Usages autorisés et interdictions en matière de dashcam
Sur la route, plusieurs droits et interdits régissent l’utilisation d’une dashcam en France, particulièrement pour la sécurité routière :
- Autorisé : filmer la voie publique, conserver temporairement les images, transmettre à la police ou à une assurance après sinistre, produire en justice.
- Interdit : publication non floutée de personnes ou de plaques sur les réseaux sociaux, collecte systématique à des fins commerciales ou de surveillance, conservation illimitée sans justification.
- Il est recommandé d’apposer un macaron d’information à l’arrière du véhicule et de supprimer régulièrement les vidéos non pertinentes.
La législation impose une information claire aux personnes potentiellement filmées. Parmi les meilleures pratiques : afficher un QR code vers une politique de confidentialité, ou signaler verbalement l’appareil en cas de constat à l’amiable.
Limites et conditions de recevabilité des images devant la justice
La preuve vidéo obtenue par une dashcam n’est jamais une garantie absolue. Devant un tribunal pénal, la liberté de produire des éléments à l’appui de sa version des faits est quasi-totale. Au civil, la juridiction s’assure du respect du RGPD et de la proportionnalité de l’atteinte éventuelle à la vie privée.
Un cas notable concerne l’évolution des technologies : les fonctionnalités avancées de certains constructeurs comme Tesla renforceront leur rôle dans l’enregistrement automatique des accidents, accentuant la vigilance à porter sur la gestion des données.

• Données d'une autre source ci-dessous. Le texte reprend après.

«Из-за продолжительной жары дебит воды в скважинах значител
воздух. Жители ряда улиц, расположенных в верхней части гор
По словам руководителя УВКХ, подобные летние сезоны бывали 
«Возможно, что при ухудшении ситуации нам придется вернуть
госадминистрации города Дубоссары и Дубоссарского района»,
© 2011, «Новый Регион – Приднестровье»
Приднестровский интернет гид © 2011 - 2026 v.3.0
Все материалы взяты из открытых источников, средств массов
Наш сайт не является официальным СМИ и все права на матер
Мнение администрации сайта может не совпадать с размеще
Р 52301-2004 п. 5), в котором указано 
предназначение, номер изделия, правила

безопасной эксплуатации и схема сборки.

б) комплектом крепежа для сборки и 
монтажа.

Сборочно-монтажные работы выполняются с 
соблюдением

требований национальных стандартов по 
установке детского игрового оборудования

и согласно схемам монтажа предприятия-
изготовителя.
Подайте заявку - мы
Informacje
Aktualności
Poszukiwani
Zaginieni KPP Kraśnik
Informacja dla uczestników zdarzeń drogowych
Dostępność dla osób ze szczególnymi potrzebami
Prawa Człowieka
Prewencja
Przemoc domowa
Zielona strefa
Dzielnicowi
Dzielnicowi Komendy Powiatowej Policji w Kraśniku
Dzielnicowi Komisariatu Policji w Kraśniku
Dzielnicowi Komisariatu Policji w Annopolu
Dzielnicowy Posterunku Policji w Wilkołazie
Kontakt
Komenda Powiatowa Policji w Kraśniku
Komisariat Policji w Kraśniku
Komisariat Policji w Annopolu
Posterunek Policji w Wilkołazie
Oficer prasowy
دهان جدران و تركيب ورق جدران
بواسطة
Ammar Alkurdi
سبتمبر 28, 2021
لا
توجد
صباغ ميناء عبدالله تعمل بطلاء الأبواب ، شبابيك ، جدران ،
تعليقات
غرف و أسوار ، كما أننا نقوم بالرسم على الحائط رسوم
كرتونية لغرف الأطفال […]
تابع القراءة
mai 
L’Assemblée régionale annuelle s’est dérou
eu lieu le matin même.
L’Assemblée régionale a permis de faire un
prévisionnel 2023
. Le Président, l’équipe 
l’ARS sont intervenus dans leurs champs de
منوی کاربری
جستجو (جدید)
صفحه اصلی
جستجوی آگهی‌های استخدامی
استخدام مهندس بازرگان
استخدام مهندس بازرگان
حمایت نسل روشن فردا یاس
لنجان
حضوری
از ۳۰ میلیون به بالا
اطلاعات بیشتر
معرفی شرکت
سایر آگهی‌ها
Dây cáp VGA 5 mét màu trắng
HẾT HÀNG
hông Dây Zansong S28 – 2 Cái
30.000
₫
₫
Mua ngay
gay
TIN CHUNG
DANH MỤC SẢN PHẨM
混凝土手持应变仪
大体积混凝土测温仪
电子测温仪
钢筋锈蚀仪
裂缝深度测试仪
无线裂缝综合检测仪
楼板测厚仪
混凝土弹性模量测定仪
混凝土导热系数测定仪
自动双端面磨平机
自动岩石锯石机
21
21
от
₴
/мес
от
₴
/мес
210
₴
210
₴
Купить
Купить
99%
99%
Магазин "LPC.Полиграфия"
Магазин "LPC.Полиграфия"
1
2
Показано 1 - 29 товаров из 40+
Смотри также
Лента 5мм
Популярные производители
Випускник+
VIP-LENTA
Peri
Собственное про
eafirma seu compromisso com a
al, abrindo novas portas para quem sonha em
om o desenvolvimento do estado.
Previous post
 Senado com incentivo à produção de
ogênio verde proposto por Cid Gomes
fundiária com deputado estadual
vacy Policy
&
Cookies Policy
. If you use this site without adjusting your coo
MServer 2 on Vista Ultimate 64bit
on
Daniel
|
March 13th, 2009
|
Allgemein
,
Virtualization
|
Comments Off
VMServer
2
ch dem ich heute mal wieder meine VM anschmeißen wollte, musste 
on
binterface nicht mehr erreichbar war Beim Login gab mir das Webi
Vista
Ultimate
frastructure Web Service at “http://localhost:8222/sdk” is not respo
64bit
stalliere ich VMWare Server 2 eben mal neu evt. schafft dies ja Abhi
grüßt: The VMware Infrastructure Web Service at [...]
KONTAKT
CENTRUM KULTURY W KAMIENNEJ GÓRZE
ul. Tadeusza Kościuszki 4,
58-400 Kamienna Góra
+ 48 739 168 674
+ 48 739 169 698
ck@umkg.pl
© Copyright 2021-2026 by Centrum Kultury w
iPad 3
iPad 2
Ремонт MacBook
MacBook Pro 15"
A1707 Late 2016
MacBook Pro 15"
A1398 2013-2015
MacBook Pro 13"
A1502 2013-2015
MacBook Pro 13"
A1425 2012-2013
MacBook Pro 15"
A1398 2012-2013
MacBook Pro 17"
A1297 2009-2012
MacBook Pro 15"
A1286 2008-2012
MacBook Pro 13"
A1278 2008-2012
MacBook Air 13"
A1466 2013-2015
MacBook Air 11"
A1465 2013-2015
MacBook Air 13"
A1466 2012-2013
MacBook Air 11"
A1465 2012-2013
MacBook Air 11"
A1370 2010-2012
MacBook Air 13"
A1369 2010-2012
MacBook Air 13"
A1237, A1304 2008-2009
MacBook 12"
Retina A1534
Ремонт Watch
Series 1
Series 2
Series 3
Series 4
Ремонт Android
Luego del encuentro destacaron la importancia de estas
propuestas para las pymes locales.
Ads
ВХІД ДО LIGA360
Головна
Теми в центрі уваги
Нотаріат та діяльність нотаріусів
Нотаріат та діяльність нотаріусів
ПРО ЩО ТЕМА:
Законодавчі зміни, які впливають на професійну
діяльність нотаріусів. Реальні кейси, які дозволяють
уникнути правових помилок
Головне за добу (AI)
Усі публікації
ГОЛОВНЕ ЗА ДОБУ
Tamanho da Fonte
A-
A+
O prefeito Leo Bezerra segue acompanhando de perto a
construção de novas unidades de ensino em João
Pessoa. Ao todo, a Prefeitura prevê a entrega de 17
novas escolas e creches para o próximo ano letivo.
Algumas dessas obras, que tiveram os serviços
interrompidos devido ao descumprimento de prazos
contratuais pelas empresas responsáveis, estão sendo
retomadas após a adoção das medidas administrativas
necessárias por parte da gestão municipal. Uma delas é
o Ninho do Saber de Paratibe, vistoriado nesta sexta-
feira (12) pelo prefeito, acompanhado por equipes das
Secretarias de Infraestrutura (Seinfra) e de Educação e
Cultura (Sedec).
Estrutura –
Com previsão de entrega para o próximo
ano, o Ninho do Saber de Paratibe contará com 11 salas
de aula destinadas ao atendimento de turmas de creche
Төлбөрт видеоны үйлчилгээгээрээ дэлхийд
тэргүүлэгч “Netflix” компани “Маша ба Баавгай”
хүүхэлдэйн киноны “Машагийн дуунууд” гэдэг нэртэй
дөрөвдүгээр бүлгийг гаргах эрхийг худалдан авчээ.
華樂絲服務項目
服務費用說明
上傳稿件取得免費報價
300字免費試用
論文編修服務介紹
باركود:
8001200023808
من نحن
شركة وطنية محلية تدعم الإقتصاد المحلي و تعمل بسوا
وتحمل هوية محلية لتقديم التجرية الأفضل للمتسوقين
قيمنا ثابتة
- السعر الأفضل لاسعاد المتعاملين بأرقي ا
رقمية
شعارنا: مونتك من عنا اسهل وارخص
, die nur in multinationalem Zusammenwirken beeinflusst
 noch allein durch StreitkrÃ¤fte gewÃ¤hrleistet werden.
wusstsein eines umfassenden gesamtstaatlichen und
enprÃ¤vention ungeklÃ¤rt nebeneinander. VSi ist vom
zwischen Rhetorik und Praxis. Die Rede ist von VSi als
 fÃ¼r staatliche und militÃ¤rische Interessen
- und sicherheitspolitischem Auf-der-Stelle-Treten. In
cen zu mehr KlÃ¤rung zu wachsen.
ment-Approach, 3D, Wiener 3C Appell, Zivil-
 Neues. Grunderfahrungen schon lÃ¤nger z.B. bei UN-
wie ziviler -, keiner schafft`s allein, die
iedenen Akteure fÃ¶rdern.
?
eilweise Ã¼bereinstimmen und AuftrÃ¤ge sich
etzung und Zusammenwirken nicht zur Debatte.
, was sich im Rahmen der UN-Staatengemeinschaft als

| Contexte judiciaire | Recevabilité | Conditions principales |
|---|---|---|
| Pénal | Très large | Aucune condition formelle |
| Civil / Assurance | Conditionnée | Respect du RGPD et anonymisation |
Combien coûte une voiture hybride Volvo en 2024 ?
Questions fréquentes sur la dashcam et la réglementation en France
La dashcam est-elle autorisée sur tous les types de véhicules ?
Oui, la réglementation permet l’installation d’une dashcam sur voiture, moto, camping-car et utilitaire, tant que le dispositif ne gêne pas la visibilité ni la conduite.
Peut-on diffuser ses vidéos sur Internet ?
La diffusion d’images capturées par une dashcam est strictement encadrée : tout élément permettant l’identification de personnes ou de plaques doit être flouté avant publication, même sur un groupe privé.
Un assureur peut-il refuser d’examiner une vidéo de dashcam ?
La majorité des compagnies acceptent les images comme élément d’appréciation après un sinistre. En cas de procédure civile, leur recevabilité dépendra du respect des règles de protection des données.
Combien de temps conserver légalement les vidéos ?
La conservation doit être temporaire et raisonnable : effacez les vidéos ordinaires sous quelques semaines, ne gardez les séquences litigieuses que jusqu’à la clôture du dossier ou la fin des délais de prescription.
Une dashcam peut-elle être utilisée comme système de surveillance ?
Non : la réglementation en France interdit d’utiliser une dashcam pour surveiller de manière ciblée d’autres individus ou enregistrer spécifiquement à des fins commerciales ou de contrôle systématique.